Currently, a landlord can bring an assured shorthold tenancy to an end by serving a section 21 notice in accordance with the Housing Act 1998, once the fixed term has ended. Alternatively, under section 8 of the Act, a landlord can also end a tenancy if it has appropriate grounds to do so, including anti-social behaviour and tenant rent arrears. If a tenant refuses to leave the property on the date specified in a section 21 or section 8 notice, landlords then have to apply to the courts for a ‘possession order’.

Invalid Notices

However, these recent changes impose restrictions on such notices. For example, the eviction of a tenant can be suspended if the landlord has failed to comply with certain legal obligations, such as obtaining a gas safety certificate or EPC. What’s more, where a tenant has complained about disrepair at the property and the landlord has failed to rectify this, if the tenant then complains to the Council and an improvement/remedial action notice is issued, even on-going possession proceedings will be suspended.
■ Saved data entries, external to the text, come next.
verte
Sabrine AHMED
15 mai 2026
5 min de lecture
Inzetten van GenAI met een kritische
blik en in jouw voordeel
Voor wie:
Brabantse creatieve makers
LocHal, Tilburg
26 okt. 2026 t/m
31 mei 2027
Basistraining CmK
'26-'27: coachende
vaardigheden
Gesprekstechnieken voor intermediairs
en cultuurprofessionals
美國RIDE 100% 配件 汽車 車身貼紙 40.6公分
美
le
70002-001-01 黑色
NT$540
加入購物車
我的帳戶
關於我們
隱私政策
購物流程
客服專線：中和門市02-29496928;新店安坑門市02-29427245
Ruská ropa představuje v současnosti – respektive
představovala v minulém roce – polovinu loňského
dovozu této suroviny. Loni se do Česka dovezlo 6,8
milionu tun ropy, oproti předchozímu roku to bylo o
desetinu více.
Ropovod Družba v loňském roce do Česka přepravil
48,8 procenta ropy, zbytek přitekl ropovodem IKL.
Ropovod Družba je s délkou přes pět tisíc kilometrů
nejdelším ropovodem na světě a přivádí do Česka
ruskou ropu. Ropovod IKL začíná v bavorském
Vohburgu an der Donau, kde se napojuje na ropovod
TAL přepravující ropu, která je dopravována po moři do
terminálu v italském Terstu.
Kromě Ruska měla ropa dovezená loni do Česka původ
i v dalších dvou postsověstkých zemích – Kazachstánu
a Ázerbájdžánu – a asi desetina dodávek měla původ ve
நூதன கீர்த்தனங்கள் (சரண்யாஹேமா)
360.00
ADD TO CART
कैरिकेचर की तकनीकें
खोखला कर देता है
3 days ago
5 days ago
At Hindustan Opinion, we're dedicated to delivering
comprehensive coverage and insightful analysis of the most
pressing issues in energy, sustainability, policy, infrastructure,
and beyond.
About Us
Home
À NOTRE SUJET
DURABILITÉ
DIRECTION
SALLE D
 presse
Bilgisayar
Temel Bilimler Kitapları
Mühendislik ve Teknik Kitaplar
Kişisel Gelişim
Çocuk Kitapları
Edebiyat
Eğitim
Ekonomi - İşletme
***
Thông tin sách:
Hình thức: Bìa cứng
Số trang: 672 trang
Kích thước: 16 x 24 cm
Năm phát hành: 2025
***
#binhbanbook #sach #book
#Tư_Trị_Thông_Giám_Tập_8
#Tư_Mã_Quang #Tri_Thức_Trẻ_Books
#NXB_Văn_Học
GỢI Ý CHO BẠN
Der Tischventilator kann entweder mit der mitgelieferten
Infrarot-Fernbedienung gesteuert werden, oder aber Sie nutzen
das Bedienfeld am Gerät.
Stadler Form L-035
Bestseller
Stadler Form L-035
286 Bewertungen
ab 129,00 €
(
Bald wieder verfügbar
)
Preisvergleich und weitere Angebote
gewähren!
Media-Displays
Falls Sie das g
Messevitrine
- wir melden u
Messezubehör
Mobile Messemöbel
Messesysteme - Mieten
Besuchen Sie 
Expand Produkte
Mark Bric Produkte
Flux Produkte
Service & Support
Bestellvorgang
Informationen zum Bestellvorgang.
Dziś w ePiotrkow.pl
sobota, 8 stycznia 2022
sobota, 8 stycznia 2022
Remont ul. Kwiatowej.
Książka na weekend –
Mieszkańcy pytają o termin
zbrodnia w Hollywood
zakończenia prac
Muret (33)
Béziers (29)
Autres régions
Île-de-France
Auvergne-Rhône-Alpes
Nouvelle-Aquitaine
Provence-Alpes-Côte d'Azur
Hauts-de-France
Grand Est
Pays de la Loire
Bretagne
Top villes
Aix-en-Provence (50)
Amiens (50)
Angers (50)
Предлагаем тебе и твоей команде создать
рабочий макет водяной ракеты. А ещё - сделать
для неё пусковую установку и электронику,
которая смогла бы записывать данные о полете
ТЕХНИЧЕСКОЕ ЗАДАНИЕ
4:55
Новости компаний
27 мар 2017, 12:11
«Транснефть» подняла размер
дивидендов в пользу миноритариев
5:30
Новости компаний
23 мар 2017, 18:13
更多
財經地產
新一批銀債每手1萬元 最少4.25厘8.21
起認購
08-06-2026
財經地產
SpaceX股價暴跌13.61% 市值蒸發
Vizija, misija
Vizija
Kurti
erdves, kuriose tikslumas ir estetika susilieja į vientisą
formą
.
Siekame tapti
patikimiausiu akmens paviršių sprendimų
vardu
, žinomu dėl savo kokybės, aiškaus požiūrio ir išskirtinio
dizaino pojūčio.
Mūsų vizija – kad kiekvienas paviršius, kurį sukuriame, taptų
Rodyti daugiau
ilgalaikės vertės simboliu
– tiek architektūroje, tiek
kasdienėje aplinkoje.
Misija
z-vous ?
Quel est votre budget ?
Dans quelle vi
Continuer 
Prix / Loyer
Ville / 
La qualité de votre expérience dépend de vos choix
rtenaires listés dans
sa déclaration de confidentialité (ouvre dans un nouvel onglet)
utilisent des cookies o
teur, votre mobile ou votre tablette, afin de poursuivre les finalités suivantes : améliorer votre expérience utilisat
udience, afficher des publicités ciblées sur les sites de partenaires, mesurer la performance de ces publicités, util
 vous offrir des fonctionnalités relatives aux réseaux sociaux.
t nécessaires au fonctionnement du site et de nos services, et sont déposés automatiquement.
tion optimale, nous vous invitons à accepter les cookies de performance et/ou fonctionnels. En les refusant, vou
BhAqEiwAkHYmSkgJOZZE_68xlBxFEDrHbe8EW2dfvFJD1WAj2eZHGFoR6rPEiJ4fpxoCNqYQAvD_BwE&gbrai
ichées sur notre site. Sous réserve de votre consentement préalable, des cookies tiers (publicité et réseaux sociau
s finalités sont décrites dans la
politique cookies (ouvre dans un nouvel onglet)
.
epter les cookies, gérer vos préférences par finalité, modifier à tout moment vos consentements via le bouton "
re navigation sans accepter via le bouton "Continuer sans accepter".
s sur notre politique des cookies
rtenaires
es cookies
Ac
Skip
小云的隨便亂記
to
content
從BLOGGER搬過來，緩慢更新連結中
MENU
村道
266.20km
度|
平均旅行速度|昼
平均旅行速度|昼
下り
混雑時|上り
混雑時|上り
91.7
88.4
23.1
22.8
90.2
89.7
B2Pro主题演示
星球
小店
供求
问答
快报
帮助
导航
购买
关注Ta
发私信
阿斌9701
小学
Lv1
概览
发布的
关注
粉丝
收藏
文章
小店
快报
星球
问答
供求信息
Therefore, landlords should be careful to ensure they have fulfilled all their obligations so as to prevent a section 21 or section 8 notice being deemed invalid.

Further Changes

Other changes to the eviction process include:

  1. Limiting a landlord’s ability to serve a section 21 notice at the start of an AST, to ensure that tenants are actually given two months’ notice before the tenancy comes to an end.
  2. Introducing a prescribed form for a notice served under section 21 to simplify the process for landlords and reduce scope for error.
  3. Introducing an obligation on landlords to provide information about the respective rights and responsibilities of both the landlord and the tenant under an AST.
  4. Introducing a procedure that would give a tenant a statutory right to claim back rent paid in advance in respect of a period falling after a section 21 notice brings the tenancy to an end.

These new restrictions will not affect ASTs where the fixed term was granted before these provisions came into force.